ECL - Part I (loading data)

One of the cool features of the HPCC platform is its ability to extract, transform and load Big Data (tera bytes to peta bytes). At the core of the HPCC platform is the powerful and simple ECL (Enterprise Control Language) programming language. Part I of the ECL blog, shows you how to load data and display the contents. In essence, have the data ready for further data manipulation.

Before we begin to get our feet wet and drool over the code, it is imperative to spend a few minutes understanding the HPCC platform architecture.
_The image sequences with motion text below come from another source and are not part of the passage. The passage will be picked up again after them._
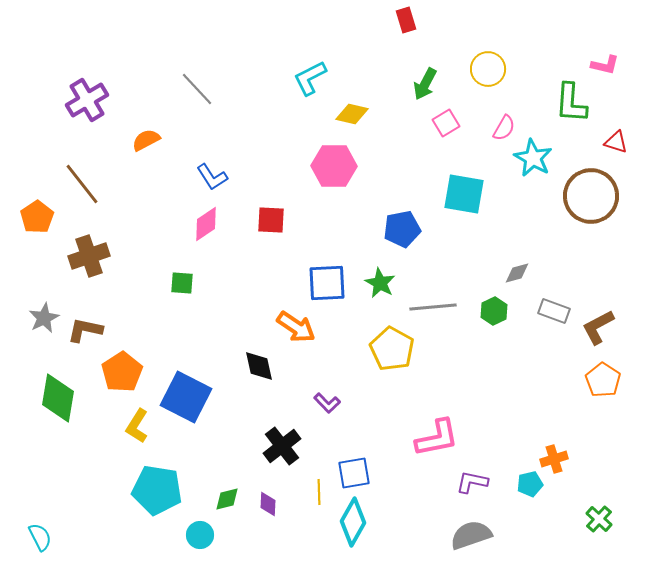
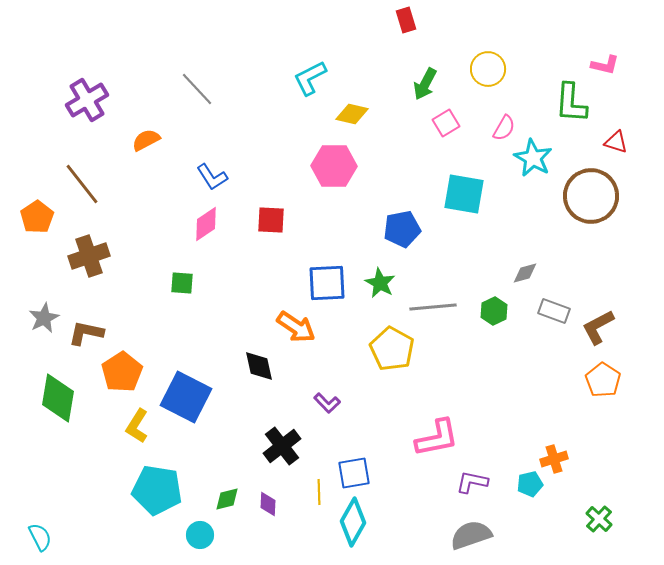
gray diamond at (517, 273): moved 8 px right
brown L-shape at (85, 330): moved 1 px right, 3 px down
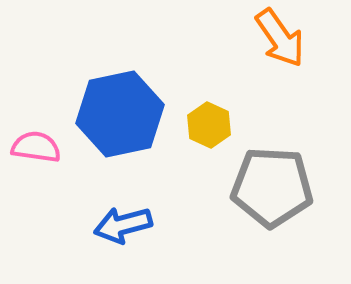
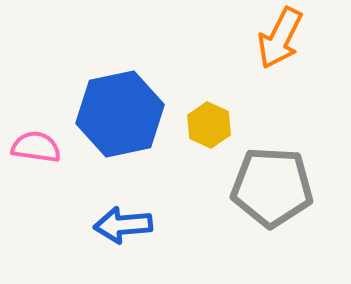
orange arrow: rotated 62 degrees clockwise
blue arrow: rotated 10 degrees clockwise
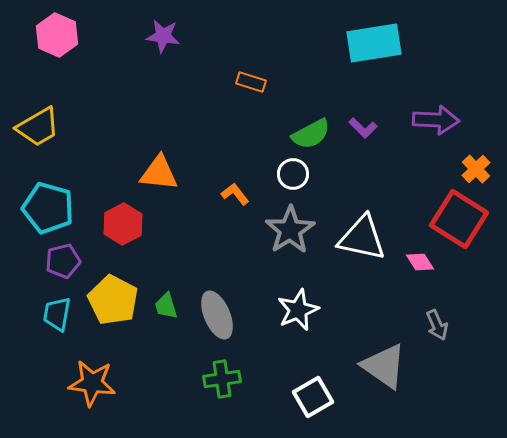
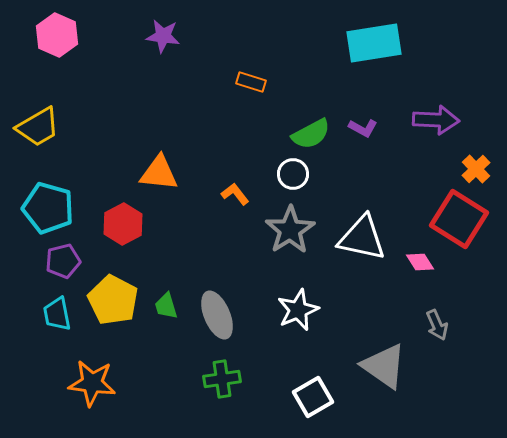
purple L-shape: rotated 16 degrees counterclockwise
cyan trapezoid: rotated 21 degrees counterclockwise
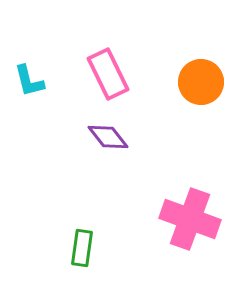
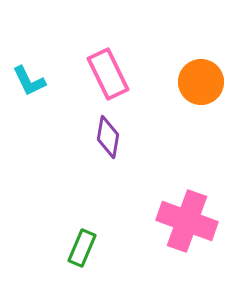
cyan L-shape: rotated 12 degrees counterclockwise
purple diamond: rotated 48 degrees clockwise
pink cross: moved 3 px left, 2 px down
green rectangle: rotated 15 degrees clockwise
The following high level architecture diagram, provides you with a view of the important components:

THOR - The Thor cluster performs the Loading, Extraction and Transformation of the data. It is used to load Big Data (unstructured, semi-structured or structured), transform it and optimize it for querying.

ROXIE - The Roxie cluster is optimized to perform queries with very high concurrency. Typically, processed data from a Thor cluster is exported to a Roxie cluster to enable real time, fast and highly concurrent query processing.

ESP - The ESP provides you with a simple web services interface, that is used to access the Roxie queries.

Now back to the coding. How do we load the data? The HPCC Platform has a built in utility called ECL Watch. Data loading is one of the functions (among many) that ECL Watch provides. The following step by step tutorial takes you through the process:

1) For the sake of sanity, we will assume that you have been able to download and install the HPCC VM. If not, please proceed to do so and read the HPCC VM Install Guide.

2) Now download the sample data file containing person information data- first name, last name etc. Once downloaded, extract the contents of the zip file and store it at a known location.

3) Point your browser to the ECL Watch and use the upload/download file link to upload the file to the landing zone

Browse to the sample person file you downloaded, select and upload.

4) Spray the file contents to all the nodes across the cluster. Again, use the ECL Watch utility to do this.

The label is a logical name, AC stands for my initials. It really can be anything. Choose the file that you uploaded in step 3, set the record size to 124 (record size of the person file) and submit for it to be sprayed.

If successful, you should see a results page that looks like:

Click on the View Progress to view the progress of the spray

5) Download, install and configure the ECL IDE if you have not done so already.

ECL IDE preferences:

Enter your VM IP in the "Server" input.

Save the preference

6) Now, you are ready to write ECL Code. While in the ECL IDE, press CTRL+N to open a new work unit. Type in the following code:

Layout_People := RECORD
STRING15 FirstName;
STRING25 LastName;
STRING15 MiddleName;
STRING5 Zip;
STRING42 Street;
STRING20 City;
STRING2 State;
END;

File_OriginalPerson :=
DATASET('~tutorial::AC::OriginalPerson', Layout_People, THOR);

//Here change the AC to whatever you used to name the label in step 4

OUTPUT(File_OriginalPerson);

7) Syntax check (f7) and Submit/Execute the code to see the following results

That is it for now. In my next blog post, we will be looking at some of the features of the ECL IDE and ECL Language. In the process, we will also expand upon the person example and learn about transformations, indexing and sorting.